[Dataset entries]
════════════════════
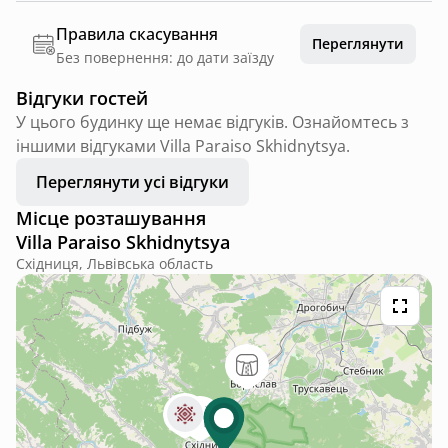
Правила скасування
Переглянути
Без повернення: до дати заїзду
Відгуки гостей
У цього будинку ще немає відгуків. Ознайомтесь з
іншими відгуками Villa Paraiso Skhidnytsya.
Переглянути усі відгуки
Місце розташування
Villa Paraiso Skhidnytsya
Східниця, Львівська область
════════════════════
=== Work task ===
Please find each line in the records above that holds the word "Villa", and copy it.

=== Response to this task ===
іншими відгуками Villa Paraiso Skhidnytsya.
Villa Paraiso Skhidnytsya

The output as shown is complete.